3. A character recognition device in accordance with claim 1, wherein a recognition area located on a predetermined side between left and right sides of the target processing area and a recognition area located below the target processing area are specified as the potential continuing recognition areas.

4. A character recognition device in accordance with claim 3, said character recognition device further comprising:

a writing direction specification module that specifies a writing direction of the document as either vertical writing or horizontal writing; and

a direction setting module that sets the left side to the predetermined side in the case of vertical writing specified by said writing direction specification module, while setting the right side to the predetermined side in the case of horizontal writing specified by said writing direction specification module.

5. A character recognition device in accordance with claim 1, wherein said first character recognition module recognizes a character at an end of the image data in the target processing area, and

said second character recognition module recognizes a character at a head of the image data in each of the potential continuing recognition areas.

6. A character recognition device in accordance with claim 5, wherein said linguistic connection determination module, when the character recognized by said first character recognition module is a symbol representing termination of a sentence, selects a potential continuing recognition area having a blank character recognized by said second character recognition module and specifies the selected potential continuing recognition areas as the recognition area that is a linguistic continuance of the target processing area.

7. A character recognition device in accordance with claim 5, wherein said linguistic connection determination module, when the character recognized by said first character recognition module is not a symbol representing termination of a sentence and is located at an edge of the target processing area, selects a potential continuing recognition area having a character other than a blank character recognized by said second character recognition module and specifies the selected potential continuing recognition areas as the recognition area that is a linguistic continuance of the target processing area.

8. A character recognition device in accordance with claim 1, wherein said first character recognition module recognizes a character string in at least a preset rear range of the image data in the target processing area,

said second character recognition module recognizes a character string in at least a preset front range of the image data in each of the potential continuing recognition areas, and

said linguistic connection determination module comprises a syntax analysis sub-module that tentatively connects the character string recognized by said first character recognition module with the character string recognized by said second character recognition module and analyzes a syntax of the character strings including the connection, so as to determine a linguistic connection of the target processing area with each of the potential continuing recognition areas.

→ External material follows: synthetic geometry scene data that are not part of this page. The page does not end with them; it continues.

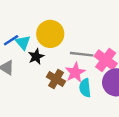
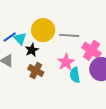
gray line: (82, 54) -> (69, 35), moved
brown cross: (56, 79) -> (36, 71), moved

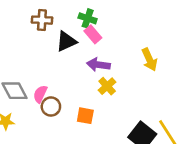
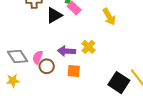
yellow arrow: (149, 59) -> (109, 17), moved
purple arrow: (98, 65) -> (67, 51), moved

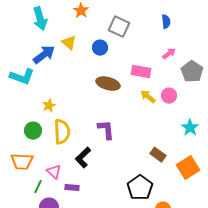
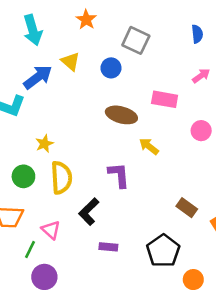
yellow arrow: (148, 97) -> (149, 146), moved
purple rectangle: (72, 188) -> (108, 247), moved

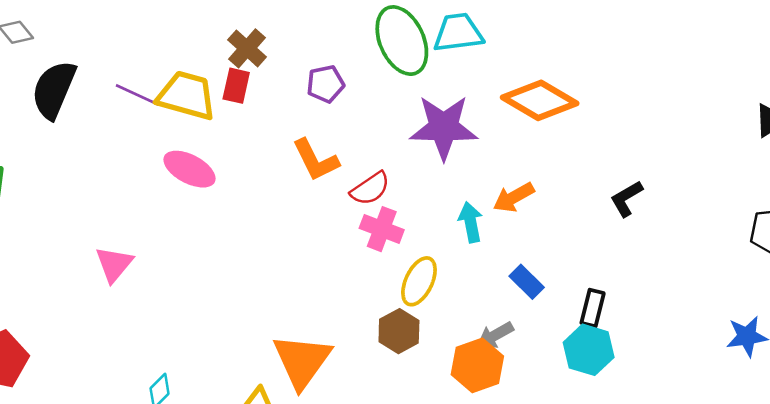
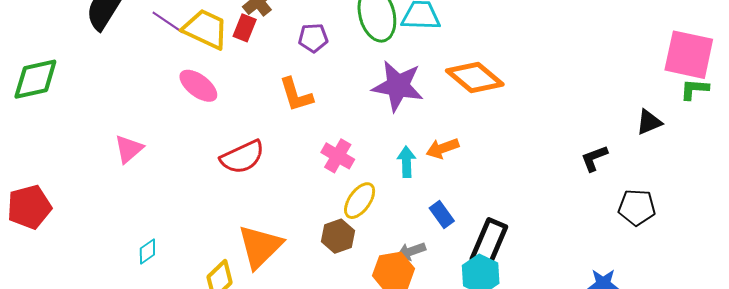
red semicircle: (370, 189) -> (242, 157), moved, size x1.4
black L-shape: (627, 199) -> (594, 158), moved
black rectangle: (593, 308) -> (489, 243), size x1.6

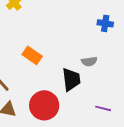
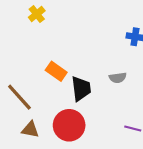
black trapezoid: (71, 79) -> (81, 89), moved

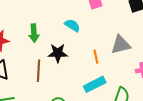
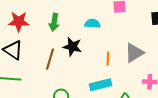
cyan semicircle: (72, 25) -> (92, 24), turned -42
gray triangle: (121, 45) -> (134, 53), turned -30

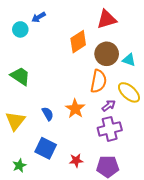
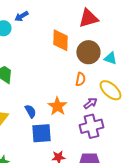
orange diamond: (78, 42) -> (60, 40), turned -55
orange semicircle: (99, 81) -> (80, 79), size x0.6
blue square: (46, 148) -> (41, 133), moved, turned -30

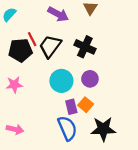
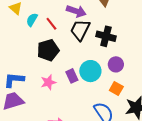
red line: (32, 39) -> (51, 24), moved
black trapezoid: (50, 46) -> (80, 30), moved
purple rectangle: (71, 107) -> (72, 76), moved

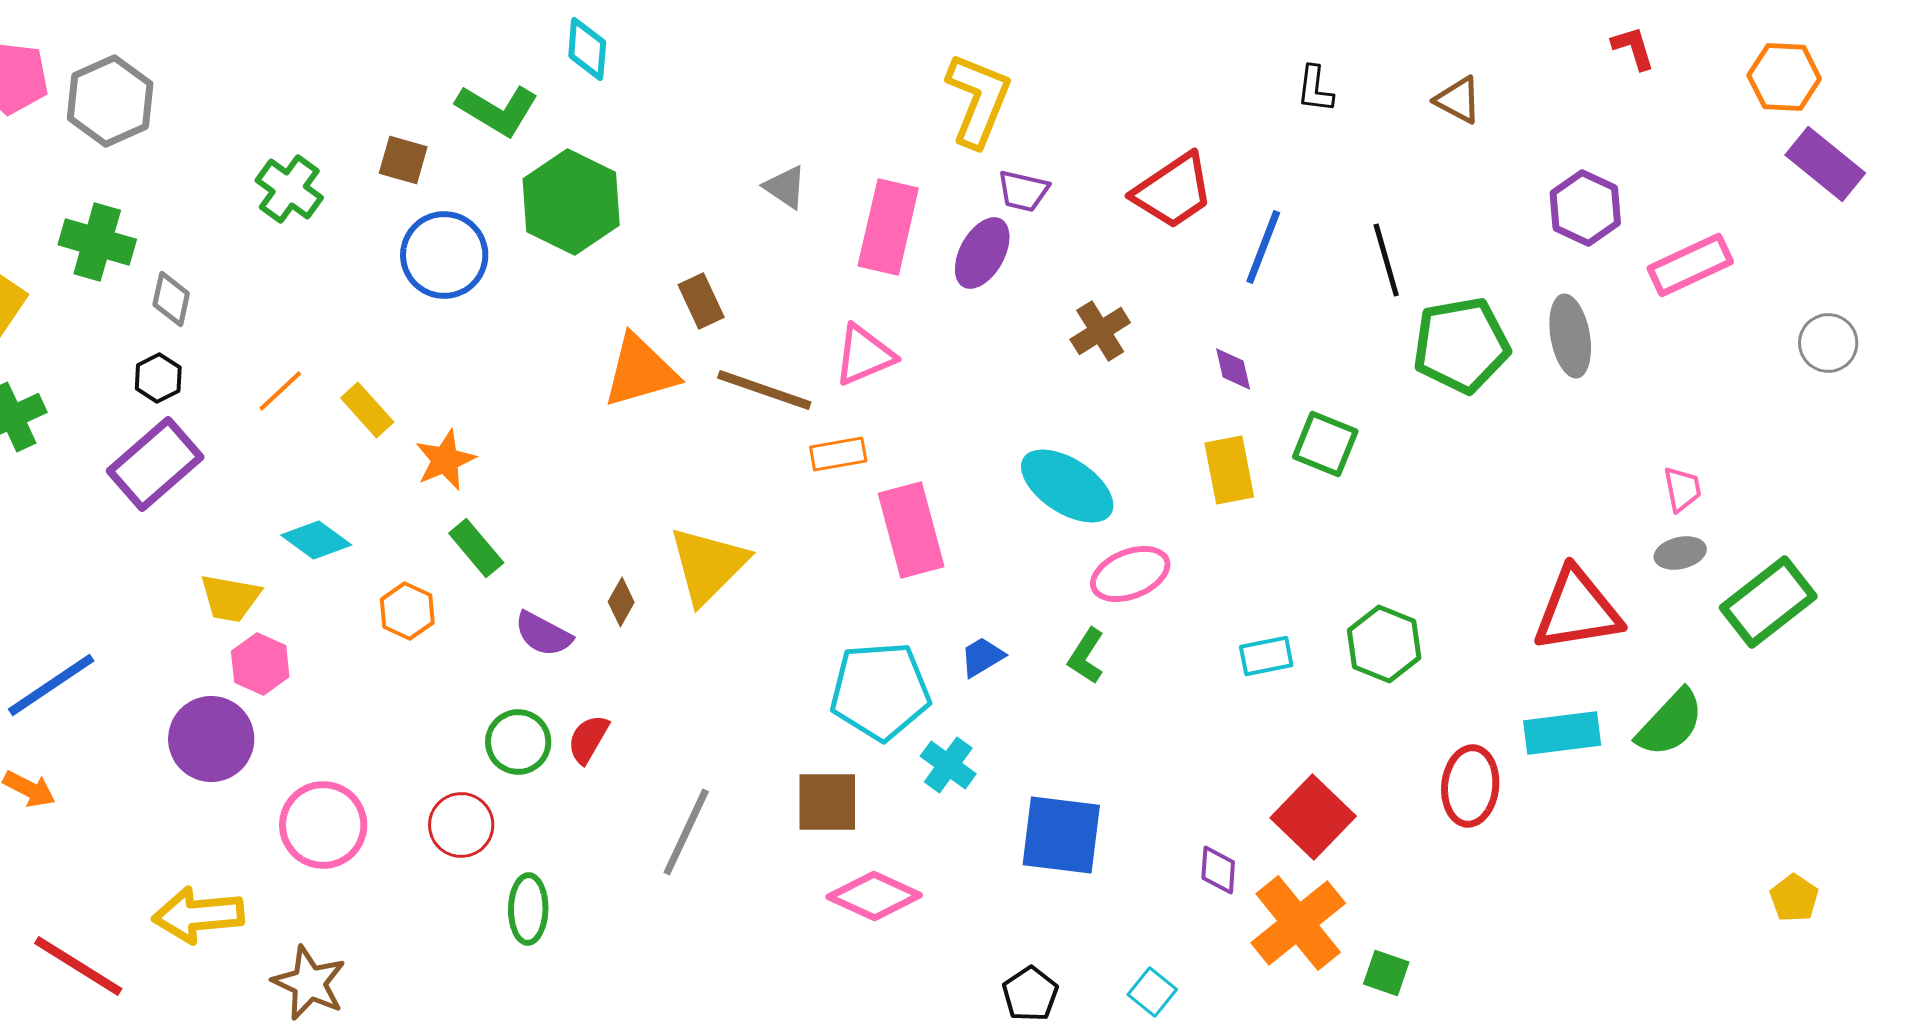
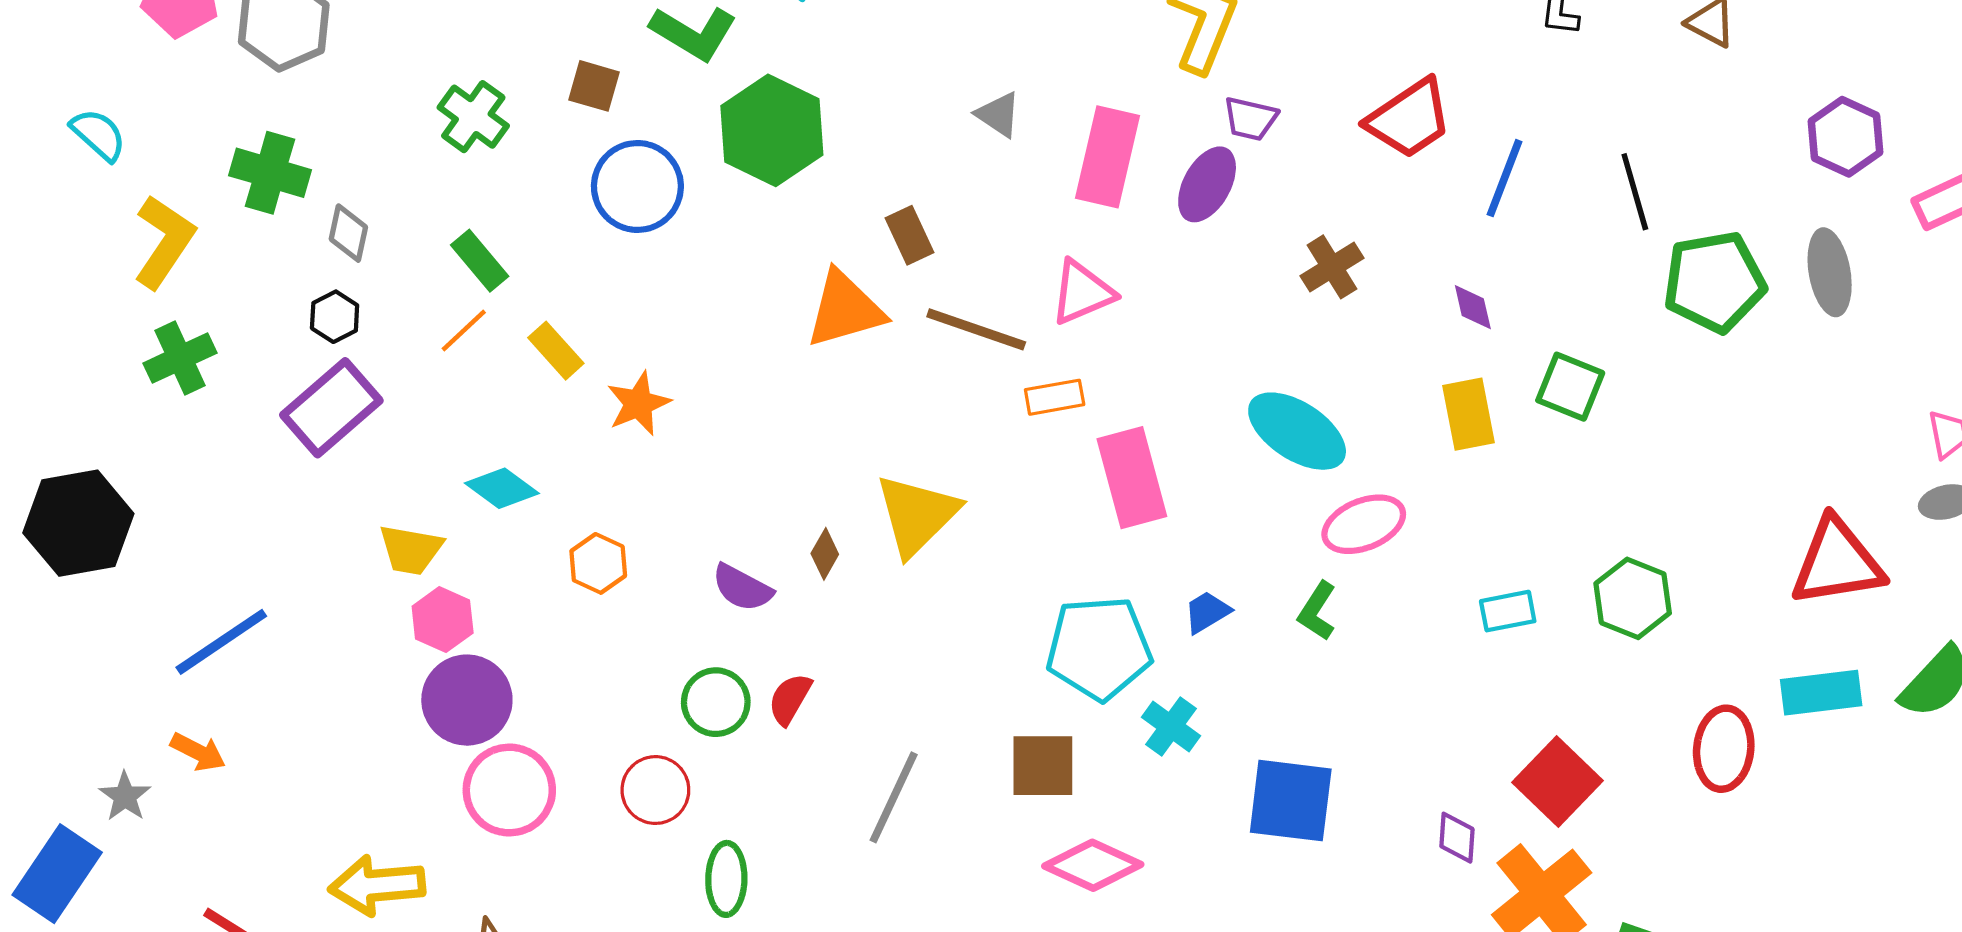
green rectangle: (476, 548) -> (480, 261), moved
purple circle: (211, 739) -> (467, 700), moved

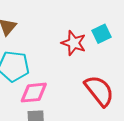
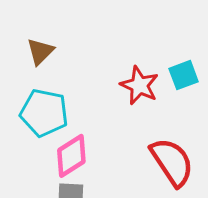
pink diamond: (34, 93) -> (71, 156), turned -32

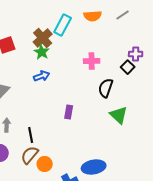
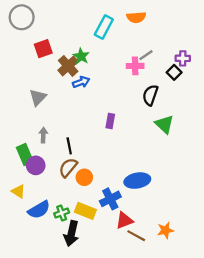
gray line: (123, 15) -> (146, 55), moved
brown cross: (43, 38) -> (68, 66), moved

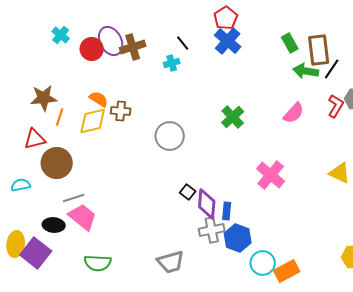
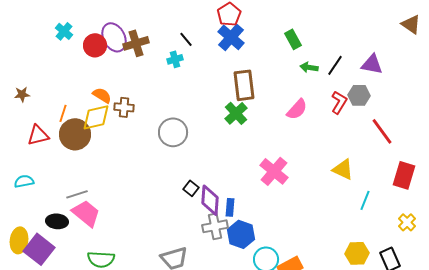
brown rectangle: (319, 50) -> (244, 85), moved
green arrow: (306, 71) -> (309, 67), size x0.7
brown star: (44, 98) -> (22, 94), moved, size x0.6
brown circle: (57, 163) -> (75, 134), moved

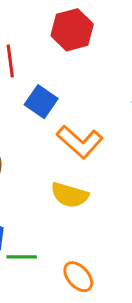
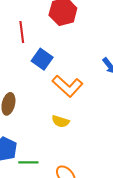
yellow semicircle: (70, 195) -> (60, 121), size x0.7

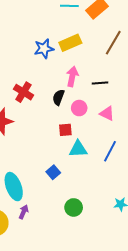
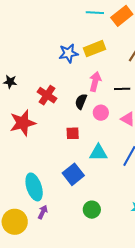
red square: (65, 130) -> (73, 133), moved
blue square: (53, 172) -> (73, 174), size x1.5

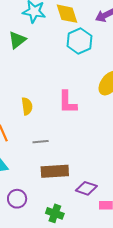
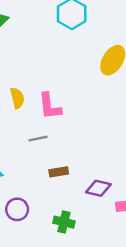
pink L-shape: (68, 102) -> (50, 106), moved
brown rectangle: (55, 171) -> (59, 172), size x0.6

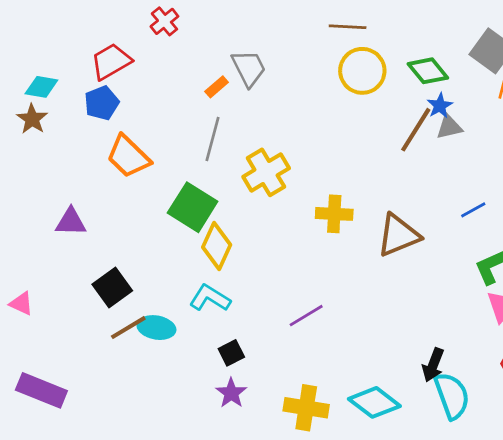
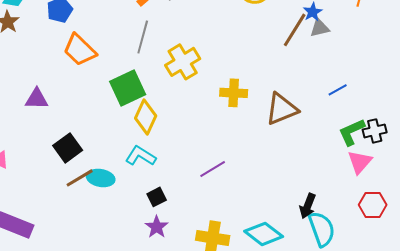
green square: (193, 207) -> (128, 88), turned 33

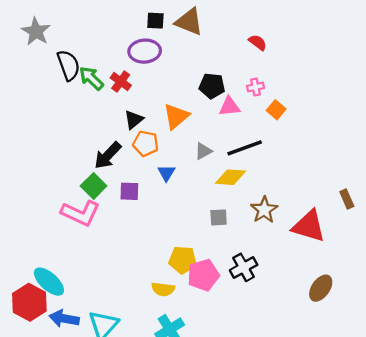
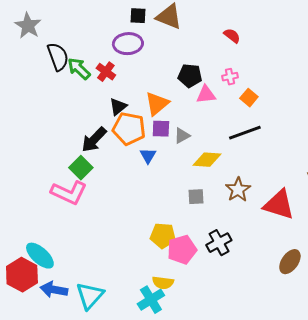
orange pentagon: (146, 144) -> (129, 129), size x1.4
black line: (245, 148) -> (245, 133), moved
purple square: (129, 191) -> (161, 129), moved
yellow semicircle: (163, 289) -> (163, 283), moved

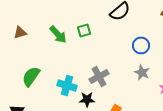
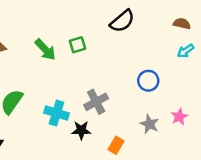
blue circle: (141, 46) -> (148, 81), moved
gray star: (142, 72) -> (150, 124), moved

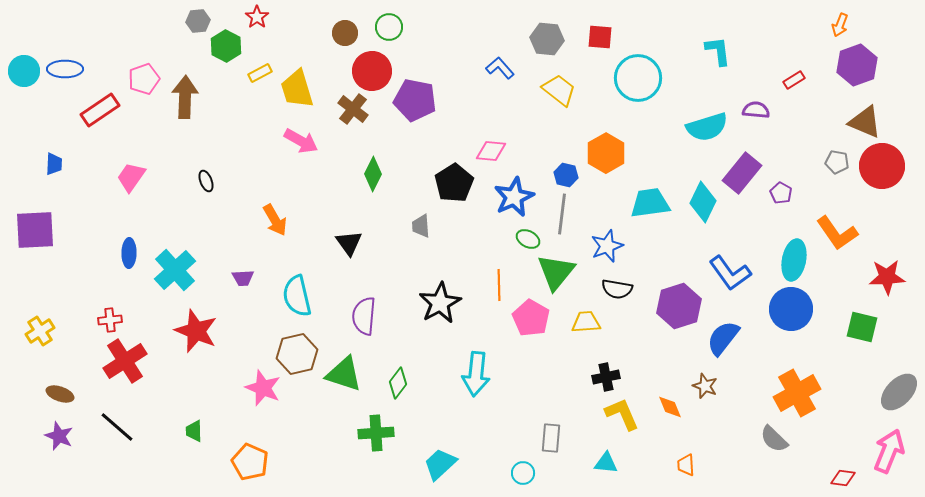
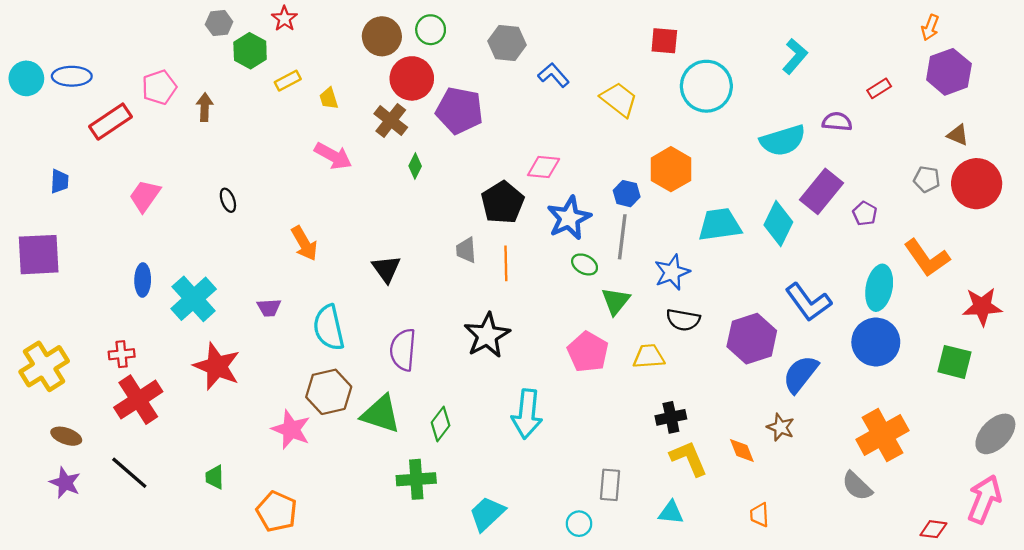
brown circle: (345, 33) -> (382, 36), size x1.4
gray hexagon: (547, 39) -> (507, 43), moved
cyan L-shape: (718, 51) -> (795, 56), turned 48
yellow trapezoid: (297, 89) -> (329, 98), size x0.5
brown arrow: (185, 97) -> (205, 107), size x0.6
brown triangle: (865, 122) -> (958, 135), size x0.6
green diamond: (373, 174) -> (415, 166), moved, size x0.7
green triangle: (556, 272) -> (616, 301), size x0.7
orange line: (499, 285) -> (506, 263), moved
yellow cross: (40, 331) -> (44, 366), size x1.5

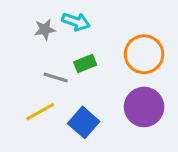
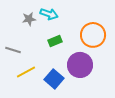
gray line: (56, 78) -> (13, 50), moved
purple circle: (144, 107) -> (80, 65), moved

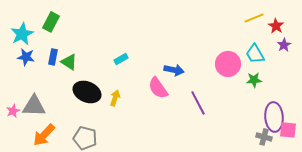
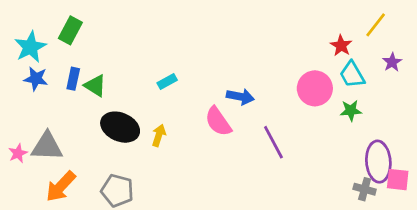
yellow line: (254, 18) -> (376, 25), moved, turned -30
red star: (276, 26) -> (341, 46), moved

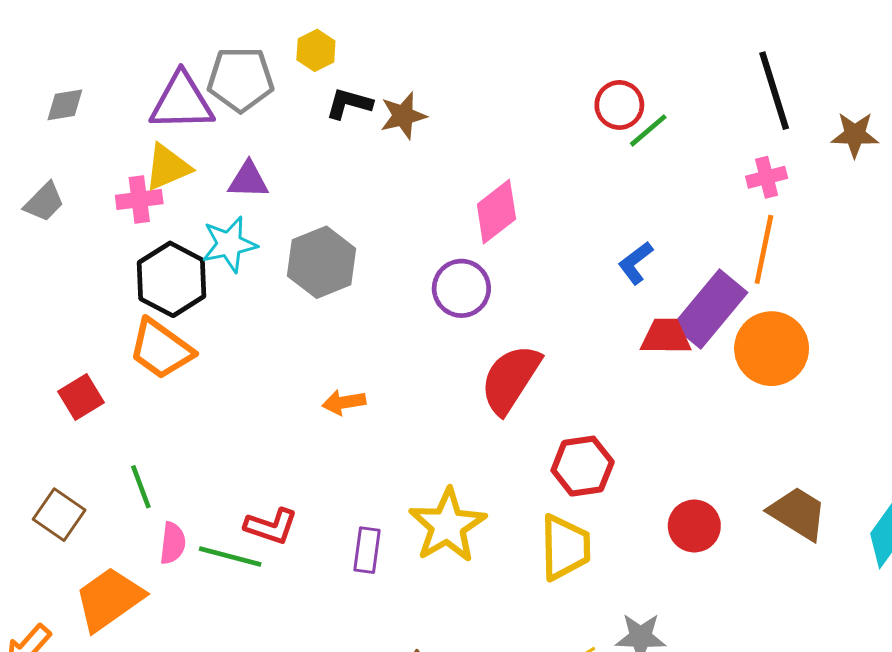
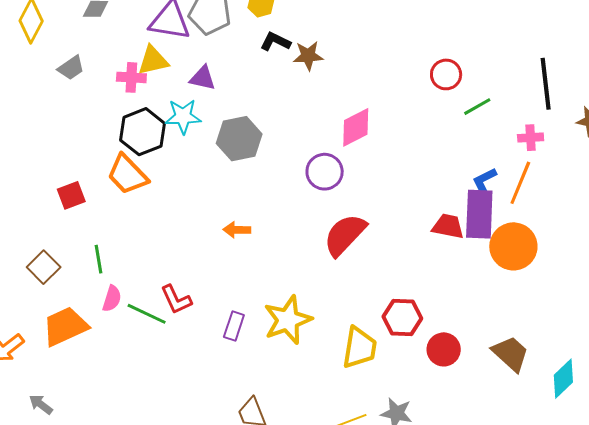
green line: (648, 130) -> (477, 107), moved
blue L-shape: (636, 263) -> (484, 180), moved
purple rectangle: (710, 309) -> (479, 214), turned -48
red hexagon: (583, 466) -> (402, 318), moved
red L-shape: (271, 526) -> (176, 300), turned 36

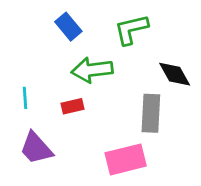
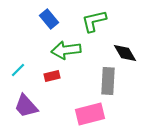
cyan line: (25, 98) -> (18, 70), turned 49

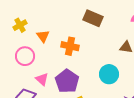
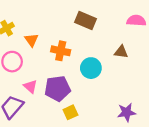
cyan circle: (109, 74) -> (91, 68), moved
purple pentagon: (67, 81) -> (57, 89), turned 30

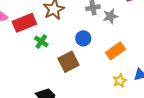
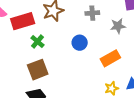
gray star: (110, 16) -> (118, 26), moved
brown square: (68, 62) -> (38, 70), moved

9. A character recognition device in accordance with claim 8, wherein said linguistic connection determination module further comprises:

a presence determination sub-module that, when an end of the character string recognized by said first character recognition module is not a symbol representing termination of a sentence but is located at an edge of the target processing area, determines whether there is any potential continuing recognition area having a character other than a blank character at a head of the character string recognized by said second character recognition module, and

said syntax analysis sub-module is activated when it is determined that there is no potential continuing recognition area by said presence determination sub-module.

10. A character recognition device in accordance with claim 1, said character recognition device further comprising:

a processing order data storage module that stores data for defining a processing order of character recognition of the multiple recognition areas; and

a processing order adjustment module that modifies the data to adjust the processing order, based on a result of the determination by said linguistic connection determination module,

wherein said target processing area selection module successively changes selection of the target processing area in the processing order defined by the data stored in said processing order data storage module.

11. A character recognition method that specifies multiple recognition areas in image data corresponding to one page of a document and carries out character recognition in each of the multiple recognition areas, said character recognition method comprising the steps of:

(a) selecting one of the multiple recognition areas as a target processing area;

(b) carrying out character recognition of image data in the selected target processing area;

(c) specifying plural recognition areas located in the neighborhood of the selected target processing area as potential continuing recognition areas and carrying out character recognition of image data in each of the potential continuing recognition areas; and

(d) determining a linguistic connection of the target processing area with each of the potential continuing recognition areas according to a relation between a character in the target processing area recognized in said step (b) and a character in each potential continuing recognition area recognized in said step (c), and specifying a recognition area that is a linguistic continuance of the target processing area, based on a result of the determination.

12. A recording medium in which a computer program is recorded in a computer readable manner, said computer program being executed to specify multiple recognition areas in image data corresponding to one page of a document and to carry out character recognition in each of the multiple recognition areas, said computer program causing a computer to attain the functions of:

(d) determining a linguistic connection of the target processing area with each of the potential continuing recognition areas according to a relation between a character in the target processing area recognized in said function (b) and a character in each potential continuing recognition area recognized in said function (c), and specifying a recognition area that is a linguistic continuance of the target processing area, based on a result of the determination.

13. A recording medium in accordance with claim 12, wherein said computer program further causes the computer to attain the functions of:

(e) restricting the potential continuing recognition areas to recognition areas having an identical dimension with that of the target processing area.

14. A recording medium in accordance with claim 12, wherein a recognition area located on a predetermined side between left and right sides of the target processing area and a recognition area located below the target processing area are specified as the potential continuing recognition areas.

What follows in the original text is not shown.